A biomarker panel that is able to safely identify a subgroup of patients with IS would allow pre-hospital thrombolysis in selected cases16. Optimal blood biomarkers may have the advantage of being minimally invasive, rapidly obtainable, quantitative and reproducible. Blood sampling can be easily repeated at distinct time-points, thus reflecting disease evolution in real-time.
In previous small to moderate sample size studies, several potential biomarkers have been proposed that may aid in early diagnosis, differentiation between ischemic and hemorrhagic stroke, and prediction of hemorrhagic transformation in ischemic stroke. The biomarkers included GFAP (glial fibrillary acidic protein), MMP-9 (matrix metalloproteinase-9), s100b, NT-proBNP (Brain natriuretic peptide), IMA (ischemia-modified albumin), adrenomedullin, miR 124-3p, miR 16 and several small metabolites of lactate, pyruvate, glycolate etc17.
GFAP is the main intermediate filament protein in mature astrocytes and is involved several processes including cell-cell communication and astrocyte-neuron interaction18. It is released into the bloodstream when rupture of blood-brain barrier and apoptosis of astrocytes occurred, and is the most commonly studied biomarker with the highest diagnostic accuracy to date. However, it still can not provide enough information in the selection of a subgroup of IS nor the differentiation from ICH6. Therefor, attempts with combination of various biomarkers are warranted. Our study provide an overall insight into the metabolic profiles between IS and ICH. If our findings could be confirmed in future cohorts, with pre-hospital or pre-thrombolysis blood samples obtained, the present study may be milestones in the field of acute stroke treatment.
Our study presents some limitations. First, this is a genetic study that identified potential metabolites and pathways which are causally related with IS and ICH, thereafter, it is unable to provide direct information in differentiation and diagnosis of IS and ICH. We need to collect more information with blood samples from patients in further clinical studies, specifically, metabolomics should be performed with the above samples. Second, unlike previous biomarkers like GFAP, our biomarker panel has not be reported in previous studies.

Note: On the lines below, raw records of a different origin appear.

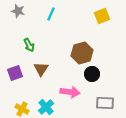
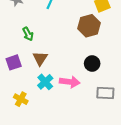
brown hexagon: (82, 53) -> (89, 26), moved
cyan cross: (46, 107) -> (45, 82), moved

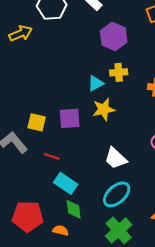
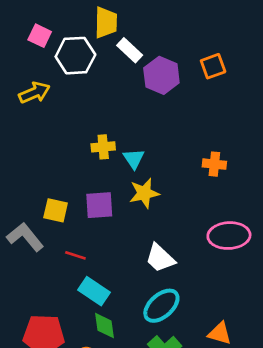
purple hexagon: (114, 36) -> (161, 75), moved
yellow cross: (119, 72) -> (103, 147), moved
cyan triangle: (96, 83) -> (134, 159), turned -36

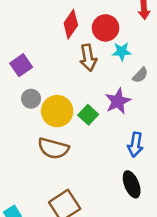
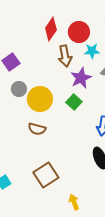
purple star: (118, 101) -> (81, 78), moved
green square: (88, 115) -> (74, 102), moved
brown semicircle: (53, 148) -> (37, 129), size x0.7

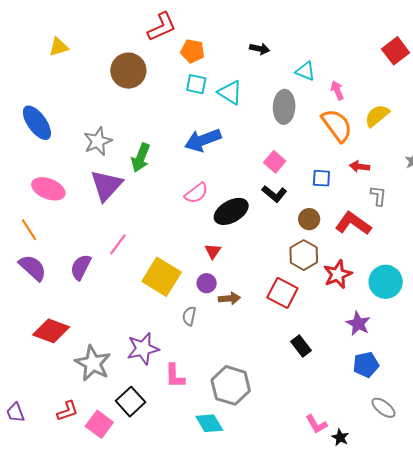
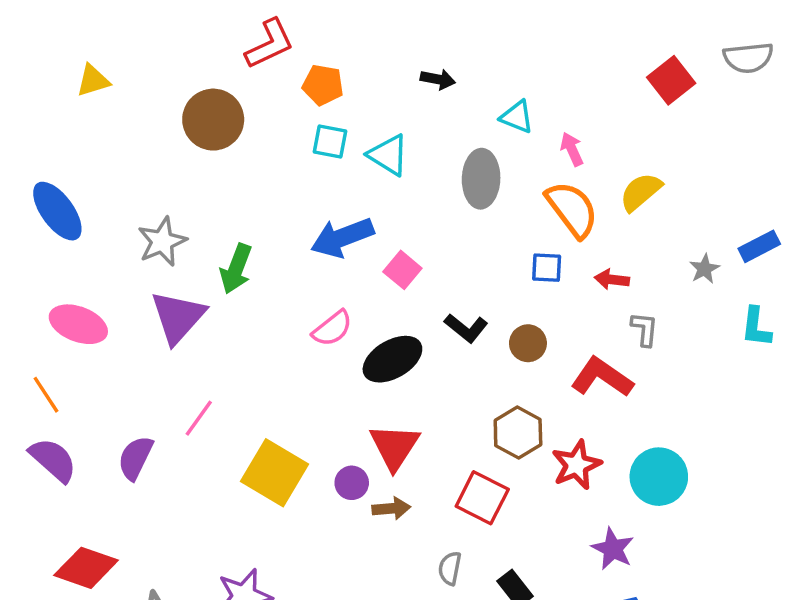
pink square: (275, 162) -> (402, 270), moved
blue square: (321, 178) -> (547, 268), moved
brown circle: (309, 219) -> (528, 343), moved
red triangle: (213, 251) -> (394, 447), moved, size x1.8
gray semicircle: (189, 316) -> (450, 568), moved

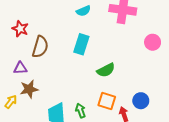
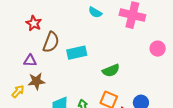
cyan semicircle: (83, 11) -> (95, 12), turned 48
cyan rectangle: (81, 44) -> (77, 53), moved, turned 54

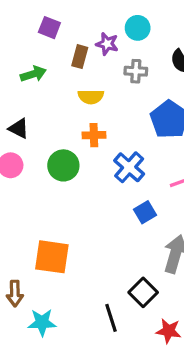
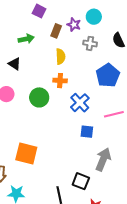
yellow semicircle: (91, 97) -> (61, 56), turned -98
black triangle: (19, 128) -> (15, 64), moved
blue square: (145, 212) -> (87, 132), turned 32
black square: (143, 292) -> (81, 181), turned -30

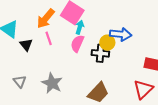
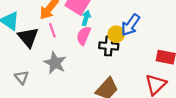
blue arrow: (121, 34) -> (130, 25), turned 120
black triangle: (26, 45) -> (28, 37), size x1.5
gray star: (52, 83) -> (55, 63), moved

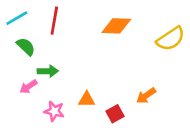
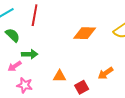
orange diamond: (116, 26) -> (85, 33), moved
pink star: (54, 111) -> (25, 85), moved

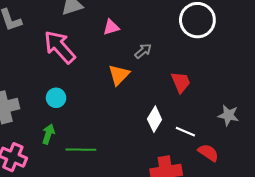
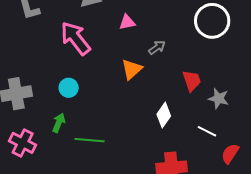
gray star: (228, 115) -> (219, 98), moved
white line: (185, 132) -> (207, 131), moved
red semicircle: (208, 153) -> (230, 154), moved, turned -95

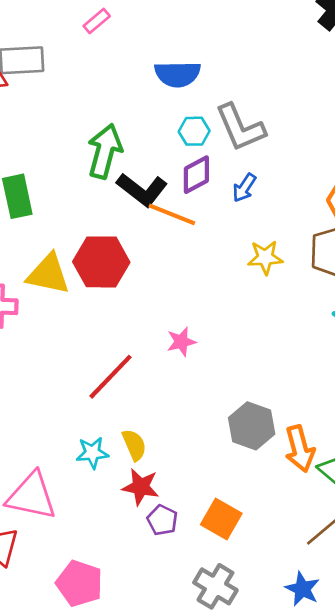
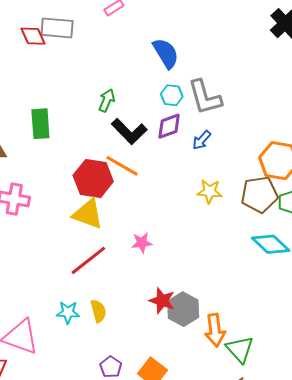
blue semicircle: (178, 74) -> (166, 53), turned -128
green arrow: (105, 151) -> (107, 100), size x0.6
orange line: (172, 214) -> (122, 166), moved
yellow triangle: (48, 274) -> (88, 214), moved
red star: (141, 487) -> (162, 301), moved

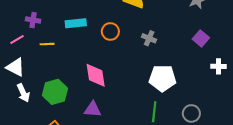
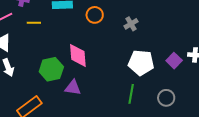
gray cross: (149, 38) -> (131, 24), turned 32
purple square: (201, 38) -> (174, 61), moved
green hexagon: (55, 92) -> (51, 69), moved

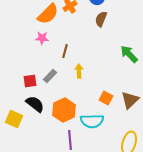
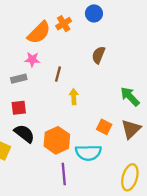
brown semicircle: (101, 19) -> (98, 55), moved
green arrow: (129, 54) -> (130, 97), moved
gray rectangle: (50, 76) -> (19, 79), moved, turned 32

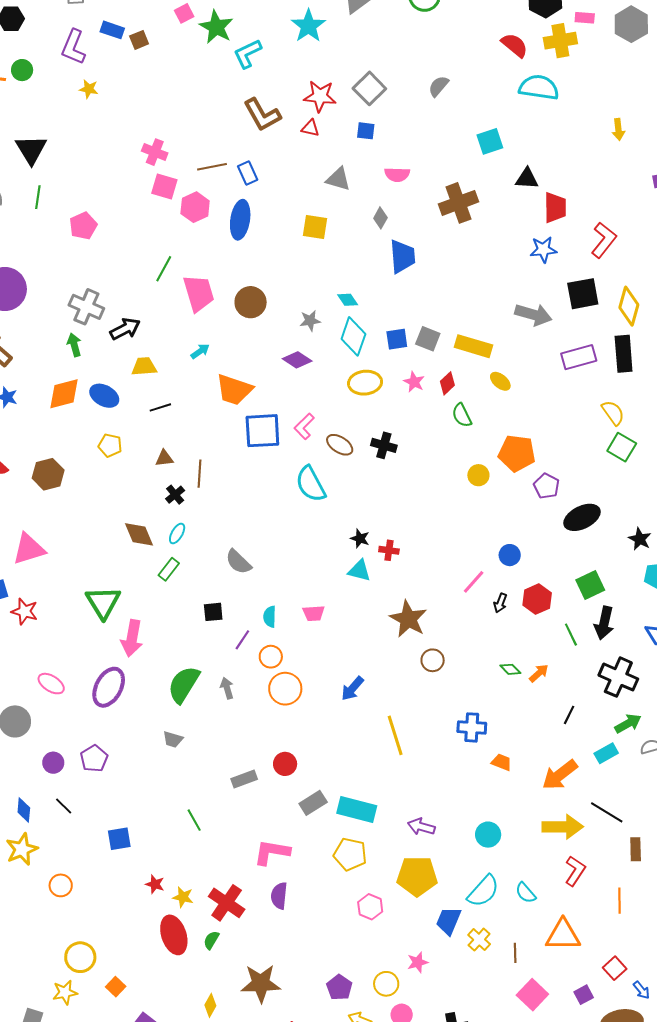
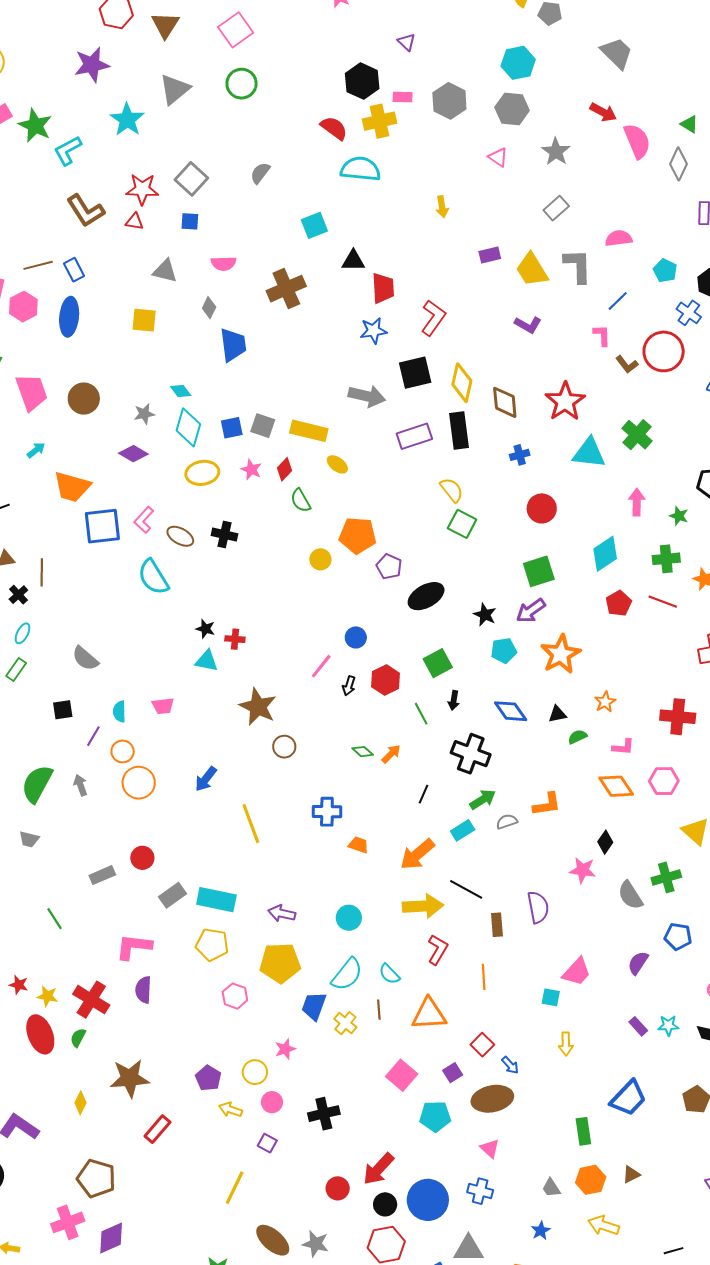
black arrow: (604, 623) -> (454, 700), size x0.6
brown line: (515, 953) -> (379, 1010), moved

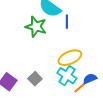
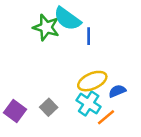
green star: (36, 27) -> (46, 27), moved
blue semicircle: (90, 79) -> (117, 91), moved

Thereafter, more specific metabolites that are able to distinguish IS from ICH should be screened in our identified pathways including pentose, histidine and phosphatidylcholine pathways from blood samples.
In conclusion, this study provides a valuable resource describing the causal relationship of metabolites and pathways and delivers insights into their roles in stroke and its subtypes, thereby offering opportunities for diagnostic targets. These findings provide a foundation for future research in differentiation of IS and ICH and could have a significant impact on the acute treatment.